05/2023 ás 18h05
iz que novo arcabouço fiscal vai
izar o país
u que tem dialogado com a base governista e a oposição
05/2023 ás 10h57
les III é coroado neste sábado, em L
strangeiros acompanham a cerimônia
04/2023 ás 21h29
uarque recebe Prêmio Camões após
========================
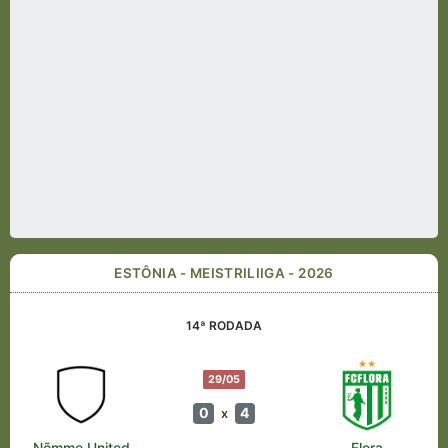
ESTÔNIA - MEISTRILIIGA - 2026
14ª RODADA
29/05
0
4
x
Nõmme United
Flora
========================
_ASSIGNMENT_. Set down exactly the lines of the data above, beginning with the line that has "les III é coroado neste sábado, em L" and ending with the line that has "uarque recebe Prêmio Camões após", and no others.

_SOLVED PROBLEM_.
les III é coroado neste sábado, em L
strangeiros acompanham a cerimônia
04/2023 ás 21h29
uarque recebe Prêmio Camões após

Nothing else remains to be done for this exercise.